The US forces in Africa on Friday (3 November) conducted two separate air strikes on Isis targets in northeastern Somalia, marking their first assault on the Islamist militant group based in the African nation.

The air raids were conducted in association with the Somali government, the US Africa Command said in a statement, adding that several terrorists were killed in the operation.

"The first strike occurred at approximately midnight local Somalia time [9pm UK time previous day] with the second separate strike occurring at approximately 11am local Somalia time," the statement read. The command added that they were assessing the results of the strikes.

The command also said that their offensive against Isis militants in the country would continue.

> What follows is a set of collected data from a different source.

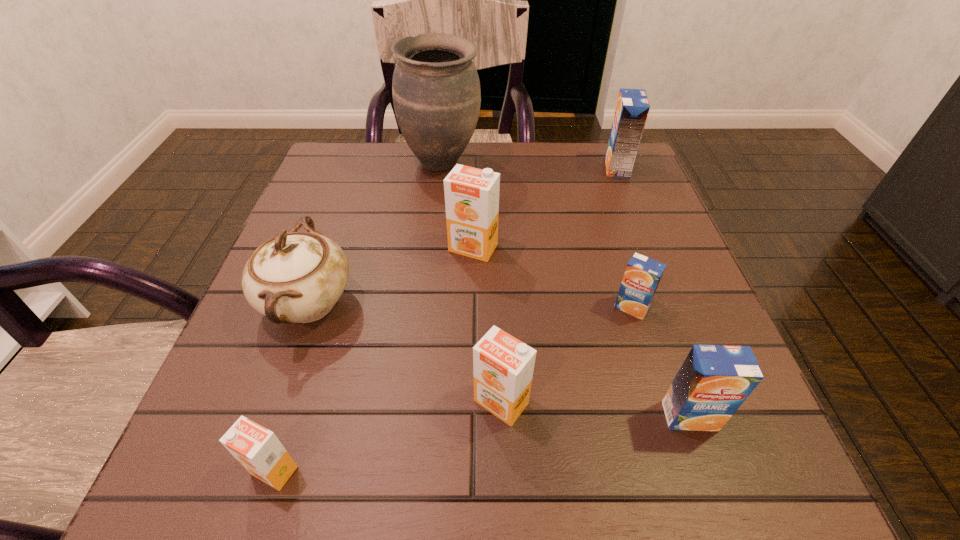 Where is `urn that is at the far edge`? This screenshot has height=540, width=960. urn that is at the far edge is located at coordinates (436, 93).

I want to click on orange_juice located in the far edge section of the desktop, so click(x=632, y=108).

At what (x,y) coordinates should I click in order to perform the action: click on object present at the near edge. Please return your answer as a coordinate pair (x, y). This screenshot has height=540, width=960. Looking at the image, I should click on (257, 449).

At what (x,y) coordinates should I click in order to perform the action: click on chinaware at the left edge. Please return your answer as a coordinate pair (x, y). The height and width of the screenshot is (540, 960). Looking at the image, I should click on (295, 277).

Where is `orange juice that is at the left edge`? This screenshot has height=540, width=960. orange juice that is at the left edge is located at coordinates (257, 449).

Locate an element on the screen. The width and height of the screenshot is (960, 540). object that is positioned at the near left corner is located at coordinates (257, 449).

Find the location of a particular element. Image resolution: width=960 pixels, height=540 pixels. object that is at the far right corner is located at coordinates (632, 108).

Find the location of `blank space at the far edge of the desktop`. blank space at the far edge of the desktop is located at coordinates click(501, 174).

At what (x,y) coordinates should I click in order to perform the action: click on vacant region at the near edge of the desktop. Please return your answer as a coordinate pair (x, y). Looking at the image, I should click on (465, 467).

The height and width of the screenshot is (540, 960). Identify the location of free space at the left edge of the desktop. (233, 390). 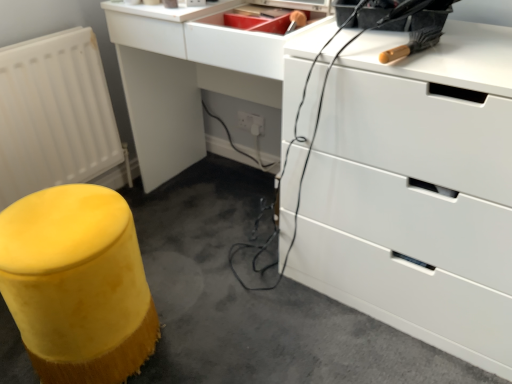 Where is `white matte radiator at lower left`? This screenshot has height=384, width=512. white matte radiator at lower left is located at coordinates (54, 114).

Locate an element on the screen. yellow fabric stool at lower left is located at coordinates (255, 300).

I want to click on concrete that appears in front of the yellow fuzzy stool at lower left, so click(255, 300).

Can you confirm if yellow fabric stool at lower left is positioned to the left of yellow fuzzy stool at lower left?

No.

Looking at this image, which object is closer to the camera, yellow fabric stool at lower left or yellow fuzzy stool at lower left?

yellow fabric stool at lower left is in front.

Is yellow fabric stool at lower left wider or thinner than yellow fuzzy stool at lower left?

In the image, yellow fabric stool at lower left appears to be wider than yellow fuzzy stool at lower left.

Between yellow fuzzy stool at lower left and white glossy chest of drawers at upper right, which one has smaller width?

yellow fuzzy stool at lower left is thinner.

From the image's perspective, which one is positioned higher, yellow fuzzy stool at lower left or white glossy chest of drawers at upper right?

white glossy chest of drawers at upper right appears higher in the image.

Is yellow fuzzy stool at lower left spatially inside white glossy chest of drawers at upper right, or outside of it?

yellow fuzzy stool at lower left is not inside white glossy chest of drawers at upper right, it's outside.

Is yellow fuzzy stool at lower left oriented towards white glossy chest of drawers at upper right?

No, yellow fuzzy stool at lower left is not aimed at white glossy chest of drawers at upper right.

From the picture: Is white glossy chest of drawers at upper right oriented away from white matte radiator at lower left?

white glossy chest of drawers at upper right is not turned away from white matte radiator at lower left.

In the scene shown: Is white matte radiator at lower left completely or partially inside white glossy chest of drawers at upper right?

No, white glossy chest of drawers at upper right does not contain white matte radiator at lower left.

Based on the photo, which of these two, white glossy chest of drawers at upper right or white matte radiator at lower left, is wider?

With larger width is white glossy chest of drawers at upper right.

Is white glossy chest of drawers at upper right positioned behind white matte radiator at lower left?

No.

From the picture: From a real-world perspective, who is located higher, white matte radiator at lower left or yellow fuzzy stool at lower left?

From a 3D spatial view, white matte radiator at lower left is above.

Considering the positions of objects white matte radiator at lower left and yellow fuzzy stool at lower left in the image provided, who is in front, white matte radiator at lower left or yellow fuzzy stool at lower left?

yellow fuzzy stool at lower left is in front.

Can you confirm if white matte radiator at lower left is positioned to the left of yellow fuzzy stool at lower left?

Yes.

From the image's perspective, which object appears higher, white matte radiator at lower left or yellow fuzzy stool at lower left?

white matte radiator at lower left appears higher in the image.

Looking at this image, are yellow fabric stool at lower left and white matte radiator at lower left located far from each other?

No.

Which of these two, yellow fabric stool at lower left or white matte radiator at lower left, is wider?

Wider between the two is yellow fabric stool at lower left.

Is yellow fabric stool at lower left aimed at white matte radiator at lower left?

No, yellow fabric stool at lower left is not turned towards white matte radiator at lower left.

Is white matte radiator at lower left oriented towards white glossy chest of drawers at upper right?

Yes, white matte radiator at lower left faces towards white glossy chest of drawers at upper right.

Between point (10, 45) and point (339, 158), which one is positioned behind?

Positioned behind is point (10, 45).

From the image's perspective, relative to white glossy chest of drawers at upper right, is white matte radiator at lower left above or below?

white matte radiator at lower left is situated higher than white glossy chest of drawers at upper right in the image.

Is yellow fuzzy stool at lower left aimed at white matte radiator at lower left?

No, yellow fuzzy stool at lower left is not aimed at white matte radiator at lower left.

You are a GUI agent. You are given a task and a screenshot of the screen. Output one action in this format:
    pyautogui.click(x=<x>, y=<y>)
    Task: Click on the furniture below the white matte radiator at lower left (from the image's perspective)
    Image resolution: width=512 pixels, height=384 pixels.
    Given the screenshot: What is the action you would take?
    pyautogui.click(x=77, y=284)

From a real-world perspective, is yellow fuzzy stool at lower left positioned above or below white matte radiator at lower left?

yellow fuzzy stool at lower left is below white matte radiator at lower left.

Image resolution: width=512 pixels, height=384 pixels. In the image, there is a yellow fuzzy stool at lower left. What are the coordinates of `concrete below it (from a real-world perspective)` in the screenshot? It's located at (255, 300).

This screenshot has width=512, height=384. In order to click on furniture to the left of white glossy chest of drawers at upper right in this screenshot , I will do `click(77, 284)`.

Considering their positions, is yellow fuzzy stool at lower left positioned closer to yellow fabric stool at lower left than white glossy chest of drawers at upper right?

yellow fuzzy stool at lower left is positioned closer to the anchor yellow fabric stool at lower left.

From the image, which object appears to be farther from yellow fuzzy stool at lower left, yellow fabric stool at lower left or white glossy chest of drawers at upper right?

The object further to yellow fuzzy stool at lower left is white glossy chest of drawers at upper right.

Consider the image. From the image, which object appears to be nearer to white glossy chest of drawers at upper right, white matte radiator at lower left or yellow fabric stool at lower left?

yellow fabric stool at lower left is closer to white glossy chest of drawers at upper right.

Looking at the image, which one is located closer to yellow fuzzy stool at lower left, white matte radiator at lower left or yellow fabric stool at lower left?

yellow fabric stool at lower left is closer to yellow fuzzy stool at lower left.

Estimate the real-world distances between objects in this image. Which object is closer to yellow fabric stool at lower left, white glossy chest of drawers at upper right or white matte radiator at lower left?

Based on the image, white glossy chest of drawers at upper right appears to be nearer to yellow fabric stool at lower left.

From the image, which object appears to be farther from white glossy chest of drawers at upper right, yellow fuzzy stool at lower left or white matte radiator at lower left?

white matte radiator at lower left is positioned further to the anchor white glossy chest of drawers at upper right.

Looking at the image, which one is located further to yellow fabric stool at lower left, white matte radiator at lower left or yellow fuzzy stool at lower left?

Based on the image, white matte radiator at lower left appears to be further to yellow fabric stool at lower left.

Which object lies nearer to the anchor point white glossy chest of drawers at upper right, yellow fabric stool at lower left or white matte radiator at lower left?

Based on the image, yellow fabric stool at lower left appears to be nearer to white glossy chest of drawers at upper right.

Find the location of a particular element. This screenshot has height=384, width=512. concrete between yellow fuzzy stool at lower left and white glossy chest of drawers at upper right is located at coordinates (255, 300).

Find the location of a particular element. This screenshot has height=384, width=512. furniture located between white matte radiator at lower left and white glossy chest of drawers at upper right in the left-right direction is located at coordinates (77, 284).

Locate an element on the screen. The width and height of the screenshot is (512, 384). furniture between white matte radiator at lower left and yellow fabric stool at lower left in the horizontal direction is located at coordinates (77, 284).

Image resolution: width=512 pixels, height=384 pixels. Find the location of `concrete between white matte radiator at lower left and white glossy chest of drawers at upper right`. concrete between white matte radiator at lower left and white glossy chest of drawers at upper right is located at coordinates (255, 300).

"US forces will continue to use all authorised and appropriate measures to protect Americans and to disable terrorist threats.

"This includes partnering with [African Union Mission in Somalia] AMISOM and Somali National Security Forces (SNSF); targeting terrorists, their training camps and safe havens throughout Somalia, the region and around the world," the statement read.

Meanwhile, a US official told CNN News that the air raids were carried out by a drone.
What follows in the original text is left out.